BabyLM Challenge
Sample-efficient pretraining on a developmentally plausible corpus
Summary: BabyLM returns for its 4th year as both a shared task and a workshop at EMNLP 2026. This round keeps the core goal: sample-efficient pretraining under human-scale data budgets, while updating the track structure and datasets.
• All data is available at this huggingface community! Data includes:
→ A detoxified 100M-word Strict dataset and a detoxified 10M-word Strict-Small dataset.
→ A new MultiLingual track based on BabyBabelLM, with evaluation focusing on English, Dutch, and Chinese.
Track update: This year introduces a dedicated MultiLingual track, and removes Multimodal and Interaction as standalone competition tracks, both are now subsumed into Strict / Strict-Small (paired image-text data and teacher-model feedback are allowed).

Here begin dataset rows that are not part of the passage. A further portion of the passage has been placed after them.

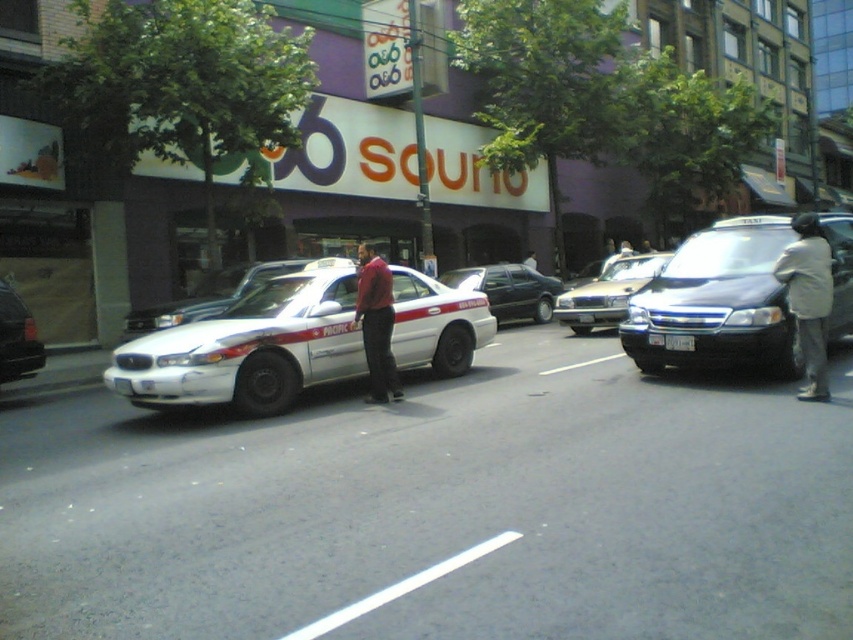 You are a delivery person who needs to park your van between the white glossy sedan at center and the shiny black sedan at center right. Is there enough space between them for your van which is 5 meters long?

The white glossy sedan at center is positioned under the shiny black sedan at center right, meaning they are likely parked one behind the other rather than side by side. Since they are not parked next to each other, there is no space between them for your van to park. You will need to look for another parking spot.

You are a delivery person needing to park your van between the shiny black sedan at center right and the gold metallic sedan at center. Can you fit your van, which is 6 meters long, in the space between them?

The shiny black sedan at center right is located above the gold metallic sedan at center, so there is no horizontal space between them for the van to park. The van cannot fit between them. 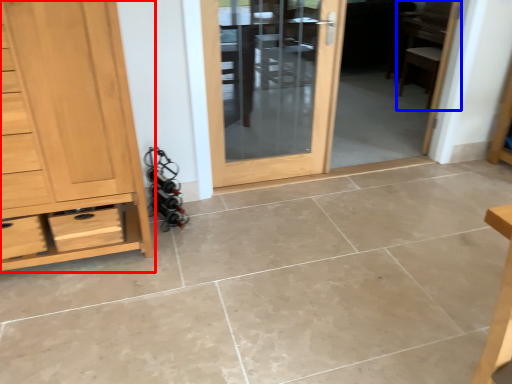 Question: Which of the following is the farthest to the observer, chest of drawers (highlighted by a red box) or chair (highlighted by a blue box)?

Choices:
 (A) chest of drawers
 (B) chair

Answer: (B) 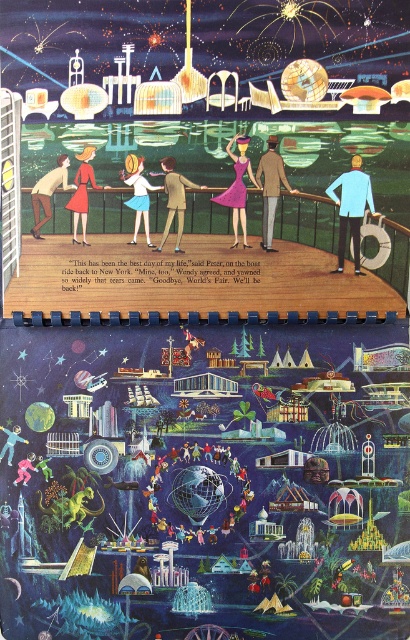 Question: Is light blue fabric jacket at upper right thinner than matte brown suit at center?

Choices:
 (A) yes
 (B) no

Answer: (B)

Question: Estimate the real-world distances between objects in this image. Which object is farther from the matte brown suit at center?

Choices:
 (A) matte white dress at center
 (B) tan fabric jacket at center
 (C) matte red dress at left

Answer: (C)

Question: Is tan fabric jacket at center to the left of matte brown suit at center from the viewer's perspective?

Choices:
 (A) no
 (B) yes

Answer: (A)

Question: Estimate the real-world distances between objects in this image. Which object is closer to the matte purple dress at center?

Choices:
 (A) matte white dress at center
 (B) matte brown suit at center
 (C) tan fabric jacket at center
 (D) matte red dress at upper left

Answer: (C)

Question: Which object appears farthest from the camera in this image?

Choices:
 (A) matte brown suit at center
 (B) light blue fabric jacket at upper right
 (C) matte purple dress at center

Answer: (A)

Question: From the image, what is the correct spatial relationship of matte purple dress at center in relation to matte white dress at center?

Choices:
 (A) below
 (B) above

Answer: (B) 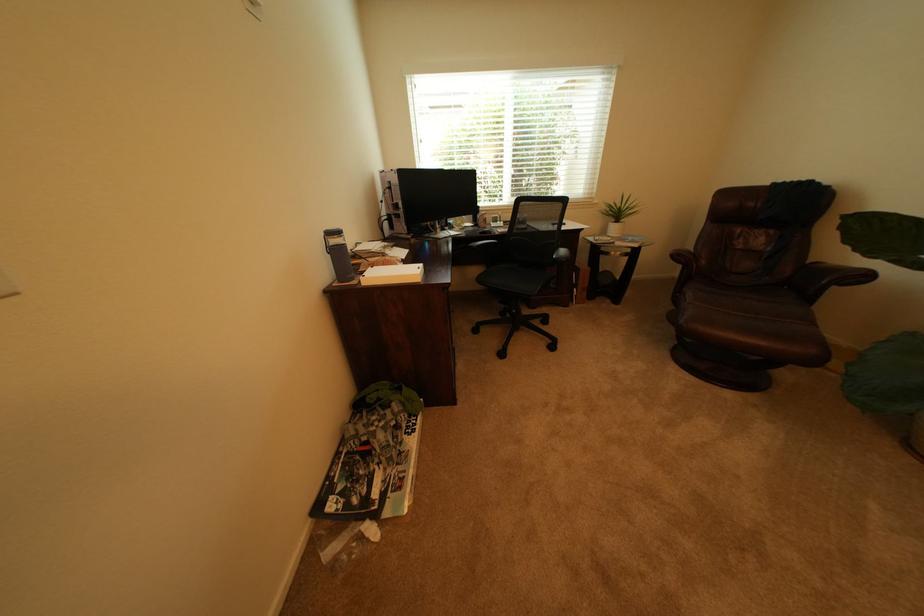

Evaluation pipeline: We will distribute an open-source pipeline building on the 2025 repository; the MultiLingual track will be evaluated with a mix of zero-shot and finetuning-based tasks across English, Dutch, and Chinese. (Pipeline/baselines are planned for early April.)
See the guidelines for an overview of submission tracks and pretraining data. See the updated call for papers for the full task setup, track rules, and dataset details.

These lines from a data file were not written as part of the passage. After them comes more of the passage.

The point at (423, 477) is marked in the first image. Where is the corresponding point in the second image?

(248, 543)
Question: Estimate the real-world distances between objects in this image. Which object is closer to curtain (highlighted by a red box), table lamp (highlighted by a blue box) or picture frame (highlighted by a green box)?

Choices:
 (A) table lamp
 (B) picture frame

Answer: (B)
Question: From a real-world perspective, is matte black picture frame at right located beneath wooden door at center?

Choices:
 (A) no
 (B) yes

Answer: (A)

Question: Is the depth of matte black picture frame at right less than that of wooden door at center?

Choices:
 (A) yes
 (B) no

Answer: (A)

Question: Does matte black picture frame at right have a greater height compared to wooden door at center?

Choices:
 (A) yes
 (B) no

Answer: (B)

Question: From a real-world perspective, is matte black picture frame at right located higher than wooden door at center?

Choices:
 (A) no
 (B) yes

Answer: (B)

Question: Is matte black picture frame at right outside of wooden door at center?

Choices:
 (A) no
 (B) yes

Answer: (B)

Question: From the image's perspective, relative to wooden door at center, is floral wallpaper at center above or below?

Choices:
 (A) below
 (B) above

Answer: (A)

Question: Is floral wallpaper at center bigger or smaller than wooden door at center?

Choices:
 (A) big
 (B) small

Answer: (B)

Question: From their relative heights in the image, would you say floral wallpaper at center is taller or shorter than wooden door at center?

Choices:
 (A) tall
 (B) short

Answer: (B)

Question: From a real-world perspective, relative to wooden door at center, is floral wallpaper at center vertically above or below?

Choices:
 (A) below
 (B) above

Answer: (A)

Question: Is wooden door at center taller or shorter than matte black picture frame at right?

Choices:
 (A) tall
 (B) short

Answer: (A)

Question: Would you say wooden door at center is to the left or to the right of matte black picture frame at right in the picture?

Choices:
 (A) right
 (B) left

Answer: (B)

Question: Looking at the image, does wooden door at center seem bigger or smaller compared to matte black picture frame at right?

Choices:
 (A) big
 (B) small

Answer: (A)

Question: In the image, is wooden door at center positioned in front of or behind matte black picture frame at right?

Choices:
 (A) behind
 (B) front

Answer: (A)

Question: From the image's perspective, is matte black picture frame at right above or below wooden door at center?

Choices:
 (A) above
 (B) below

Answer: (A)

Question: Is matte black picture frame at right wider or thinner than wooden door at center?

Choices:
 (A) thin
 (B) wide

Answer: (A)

Consider joining the BabyLM Slack if you have any questions for the organizers or want to connect with other participants!
Submission Links

Submissions will be accepted via ACL Rolling Review (ARR) or directly through OpenReview. Official OpenReview portal links will be posted on this site once they are live.
Updated Rules for BabyLM Round 4

New track: MultiLingual. Participants train on a MultiLingual mixture from BabyBabelLM. The challenge track focuses on English, Dutch, and Chinese, and allows a custom mixture totaling 100M tokens (with word counts adjusted by each language’s Byte Premium in baseline construction).

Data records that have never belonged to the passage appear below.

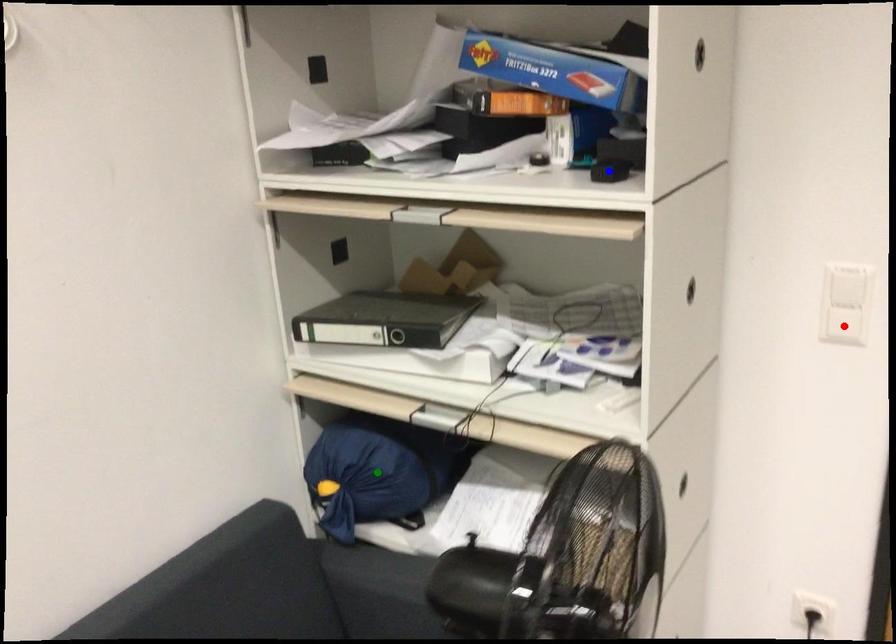 Order these from nearest to farthest:
blue point, red point, green point

green point, red point, blue point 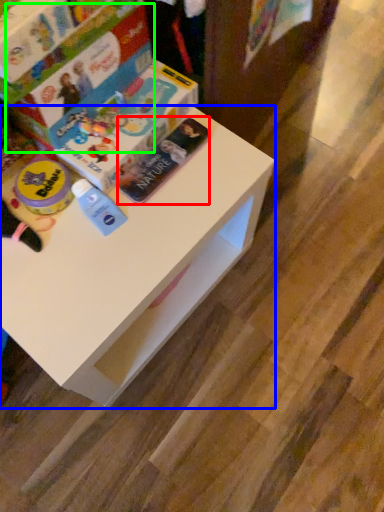 Question: Which is farther away from paperback book (highlighted by a red box)? table (highlighted by a blue box) or paperback book (highlighted by a green box)?

Choices:
 (A) table
 (B) paperback book

Answer: (A) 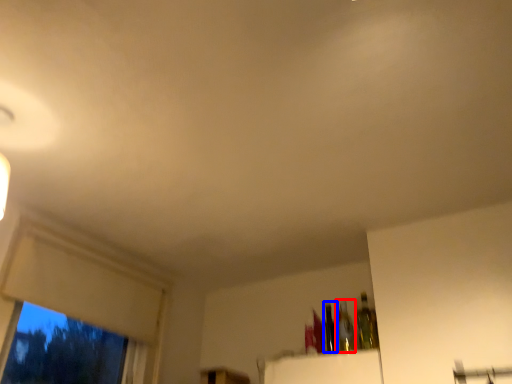 Question: Which object appears closest to the camera in this image, bottle (highlighted by a red box) or bottle (highlighted by a blue box)?

Choices:
 (A) bottle
 (B) bottle

Answer: (A)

Track restructuring: Dedicated Multimodal and Interaction competition tracks have been removed. Instead, participants may use paired image-text data and/or leverage feedback from a teacher model during training or Strict or Strict-Small.
Updated (detoxified) datasets: We release a modified detoxified training dataset, including: 100M word Strict, 10M word Strict-Small, and 100M word + image Multimodal.
Compute/epochs limit remains: Competition entries may not conduct more than 10 epochs over their training data (this restriction applies to competition entries; workshop-only papers are not required to follow it).
Overview

Huge effort has been put into optimizing LM pretraining at massive scales in the last several years. While growing parameter counts often get the most attention, datasets have also grown by orders of magnitude. For example, Chinchilla sees 1.4 trillion words during training--well over 10000 words for every one word a 13 year old child has heard in their entire life.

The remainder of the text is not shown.